Master theses

Declarative Knowledge Graph Generation through LLM Orchestration and MCP Invocation

Promotors: Ben De Meester

Main contact: Ben De Meester

Problem

Large Language Models (LLMs) are remarkably capable at understanding structure in unstructured text — extracting entities, inferring relationships, and mapping natural language to formal schemas. Yet their core weakness is equally well-known: they hallucinate. When tasked with producing structured, interoperable data (think RDF, JSON-LD, or OWL ontologies), LLMs are prone to inventing property names, misusing vocabulary terms, and generating output that looks correct but breaks downstream systems. This is a fundamental reliability problem for any real-world data integration pipeline.

At the same time, the demand for Knowledge Graphs (KGs) as a backbone for AI-ready, interoperable data is growing fast — from enterprise data fabrics (Google, LinkedIn, Airbnb) to open government data initiatives and biomedical databases like Wikidata and UniProt. The bottleneck is not the KG technology itself, but the painful, manual effort required to generate KG data from the messy, heterogeneous sources that organisations actually have (CSV files, REST APIs, relational databases, JSON feeds).
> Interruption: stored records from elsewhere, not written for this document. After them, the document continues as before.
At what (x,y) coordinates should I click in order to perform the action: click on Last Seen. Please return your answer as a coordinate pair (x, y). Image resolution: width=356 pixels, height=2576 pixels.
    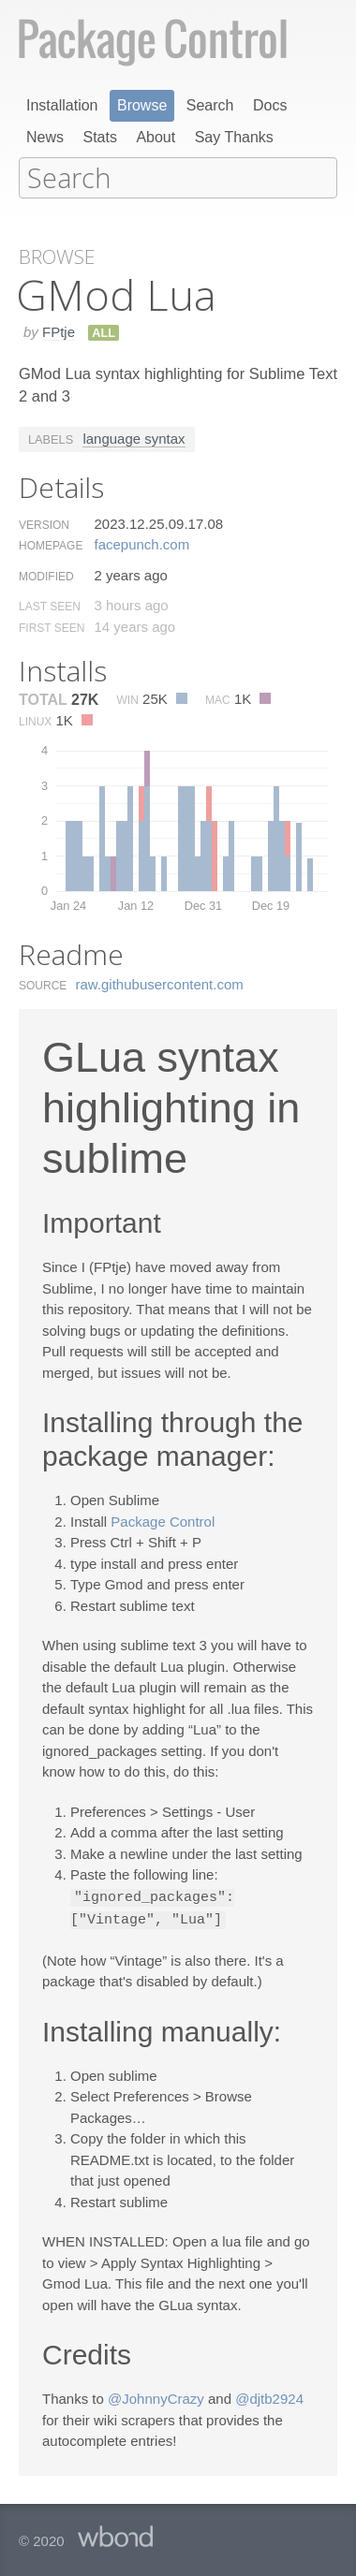     Looking at the image, I should click on (50, 604).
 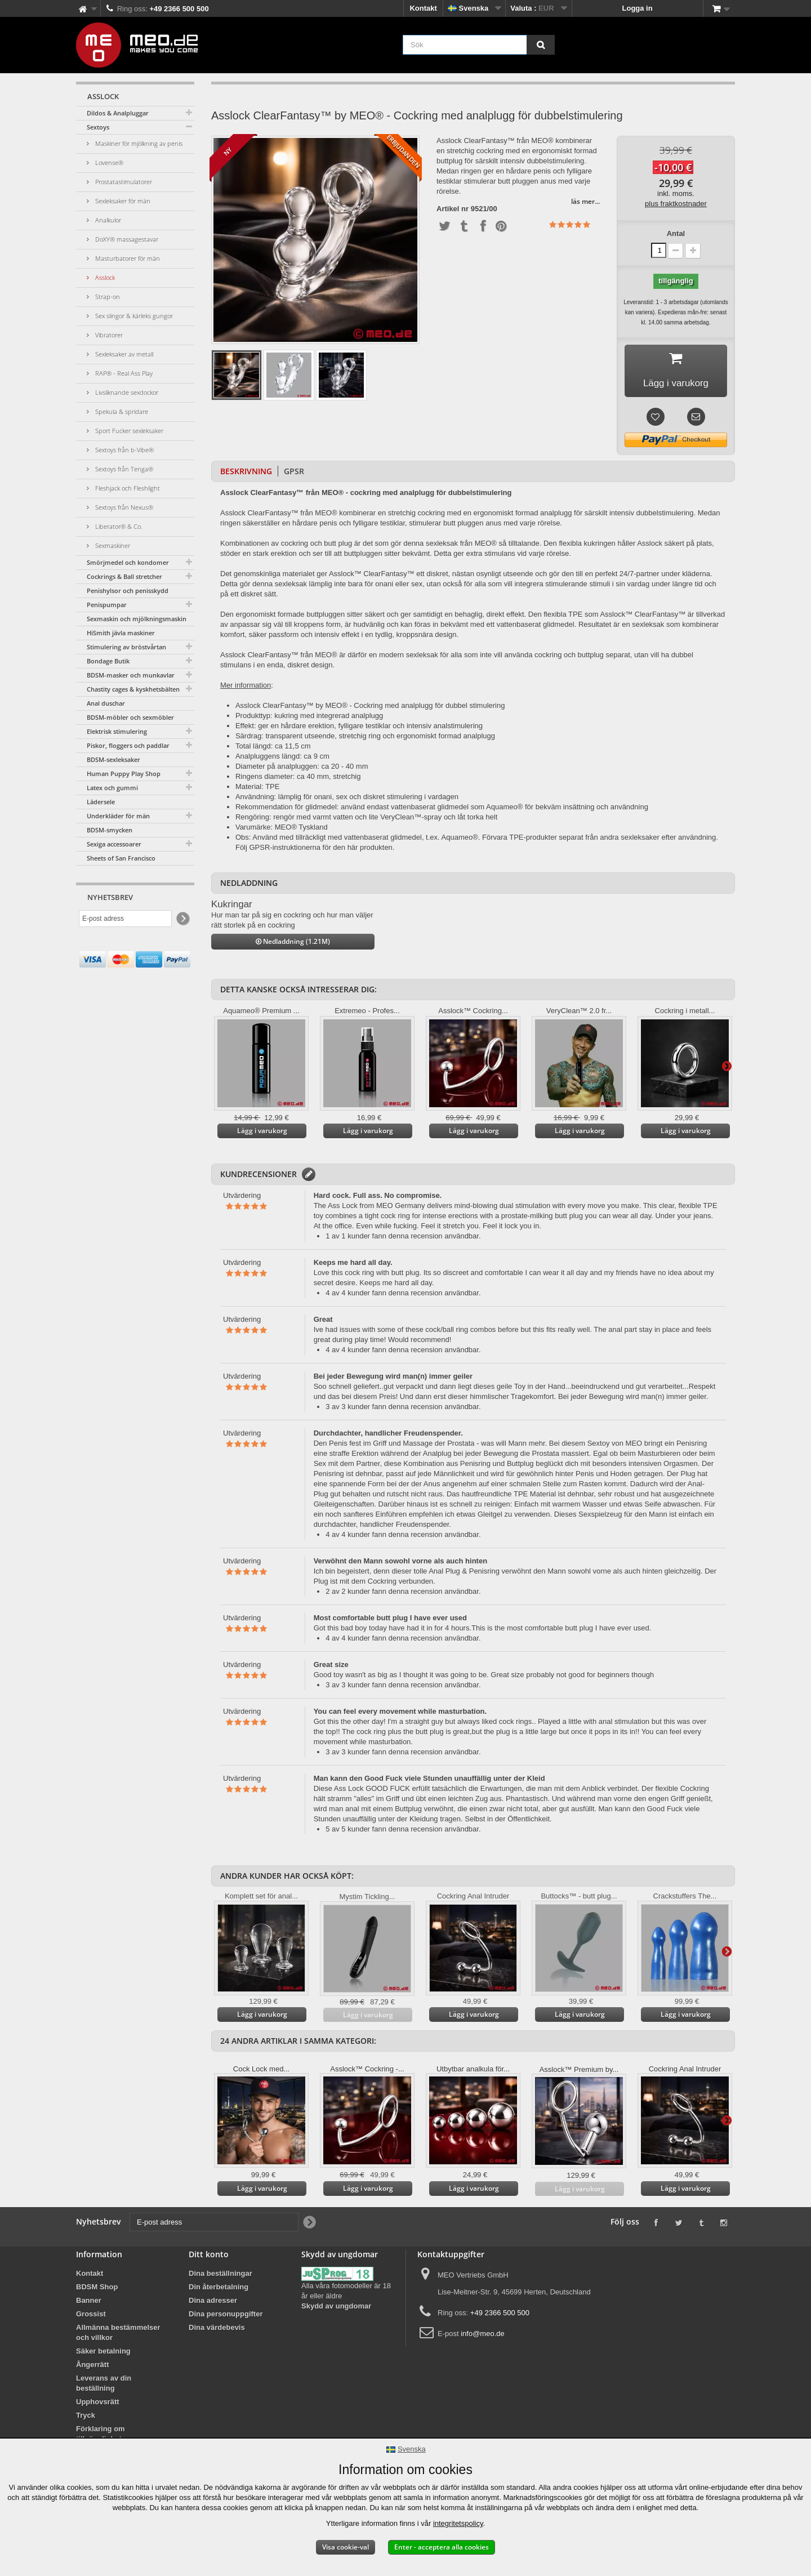 I want to click on Chastity cages & kyskhetsbälten, so click(x=133, y=689).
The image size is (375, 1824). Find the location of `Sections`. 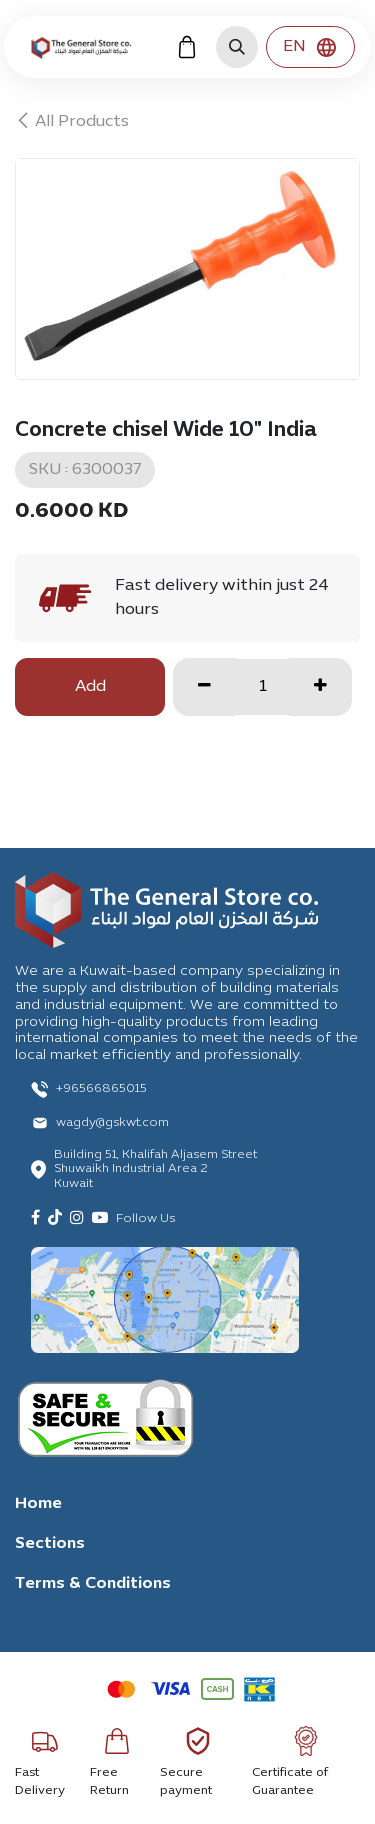 Sections is located at coordinates (50, 1544).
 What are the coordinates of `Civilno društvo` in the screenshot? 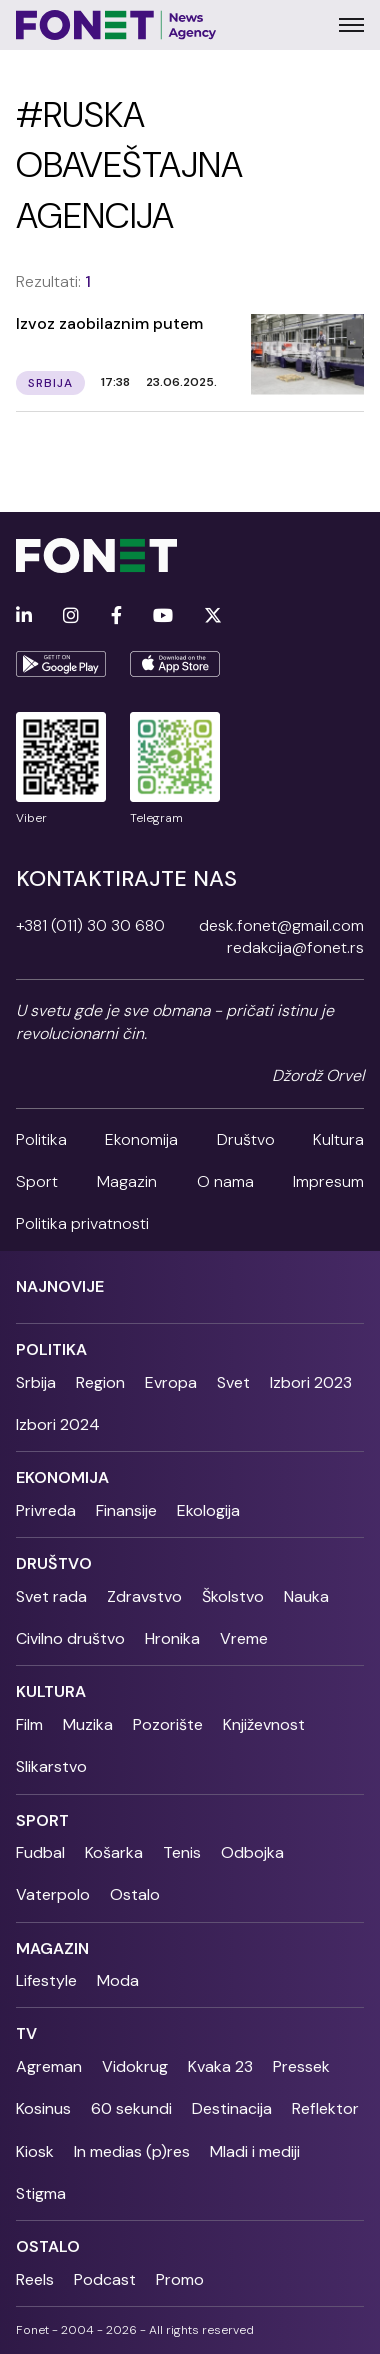 It's located at (70, 1638).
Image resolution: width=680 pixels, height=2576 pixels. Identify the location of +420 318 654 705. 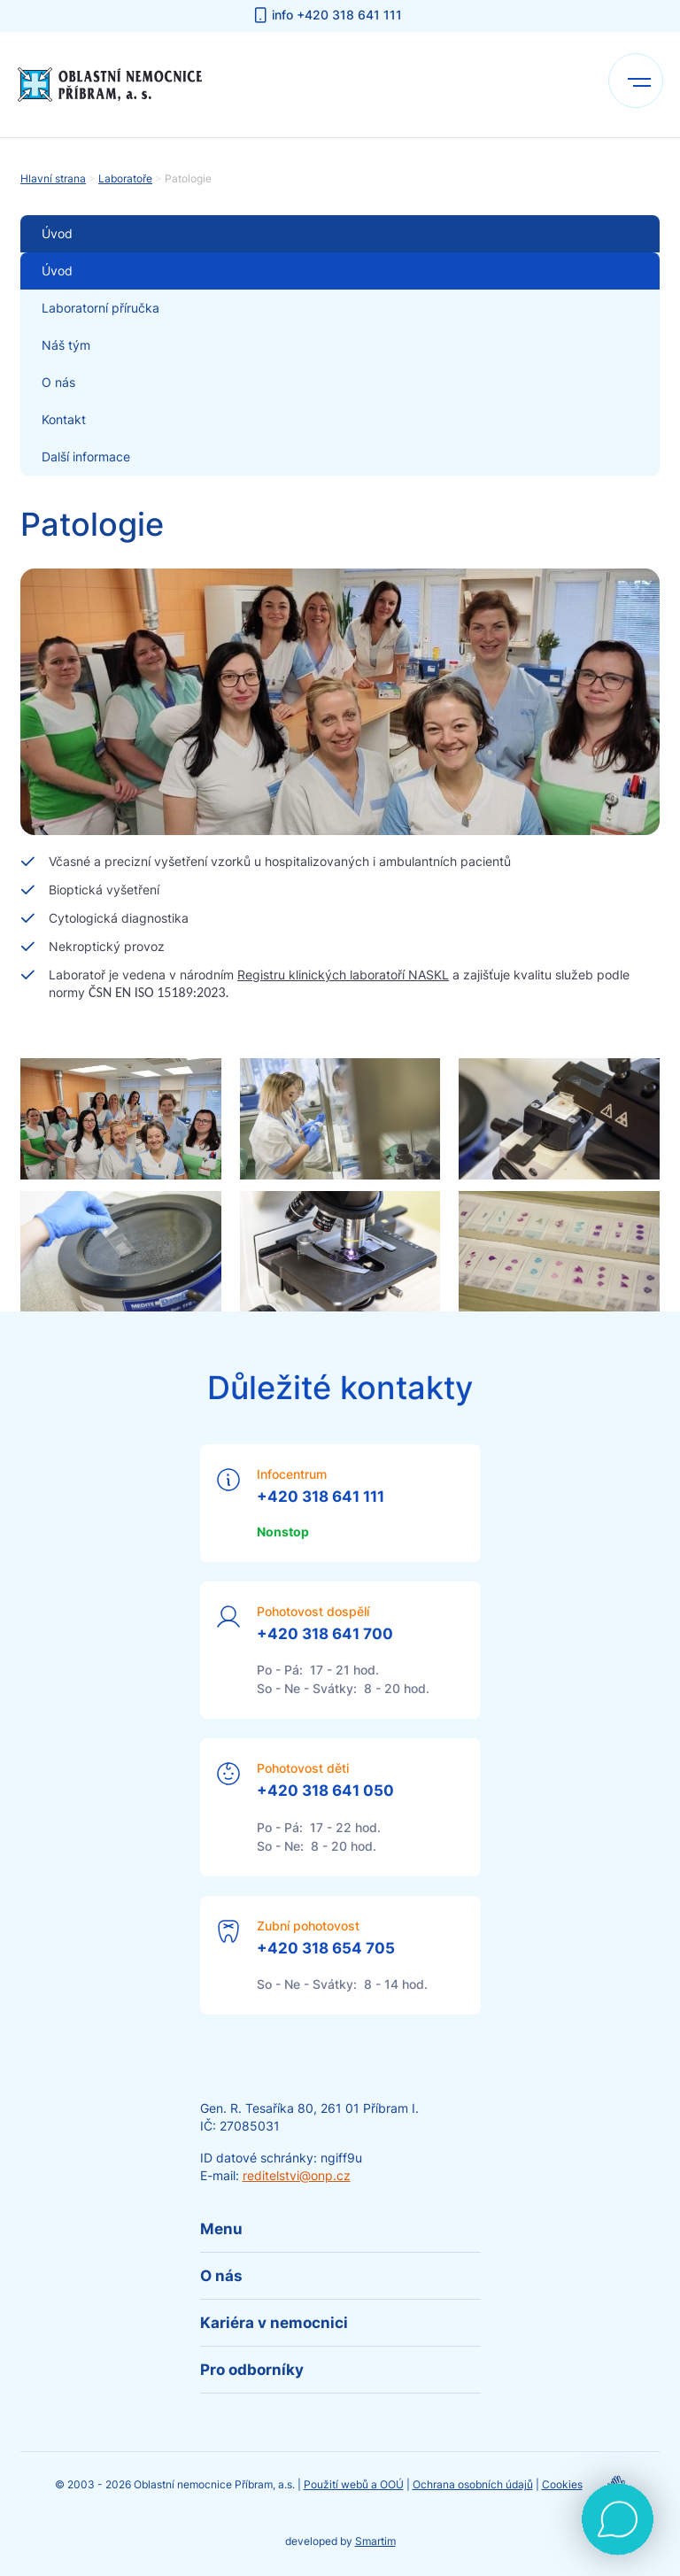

The opportunity is clear: use LLMs as intelligent orchestrators that understand user intent and data structure, but constrain their output to declarative, verifiable mapping rules — not raw RDF. This way, an LLM's creative power is harnessed without trusting it blindly with ground truth.

Goal

In this thesis, you will design and prototype an LLM agent capable of generating and executing declarative Knowledge Graph mappings using the RML mapping language — the de-facto standard for heterogeneous KG generation developed right here at IDLab. The agent will be built using the Model Context Protocol (MCP), Anthropic's open standard for giving LLMs structured, tool-based access to external systems, enabling clean separation between reasoning (the LLM) and execution (the RML processor).

Concretely, you will wrap an RML processor (e.g., RMLMapper or Morph-KGC) as an MCP server, exposing tools for mapping validation, execution, and error feedback. You will build an LLM orchestration layer (e.g., using Claude, GPT-4o, or an open-source model) that takes a data source and a target ontology as input, generates candidate RML mappings, and iteratively refines them based on execution feedback. You will evaluate your agent against KROWN, the Knowledge Graph Generation benchmark developed at UGent, giving you a rigorous, reproducible metric for correctness and coverage. The end goal is a compelling end-to-end demo: natural language description in → validated, executable KG out.

This thesis sits at the intersection of semantic web engineering, LLM agent design, and software systems — a genuinely novel research problem with immediate practical impact. You will work closely with the IDLab team that created RML.io, giving you expert mentorship, a mature codebase to build on, and a direct path to publishing your results.

The expected result is a focused research prototype and evaluation on selected benchmarks, not a full production-grade agent platform.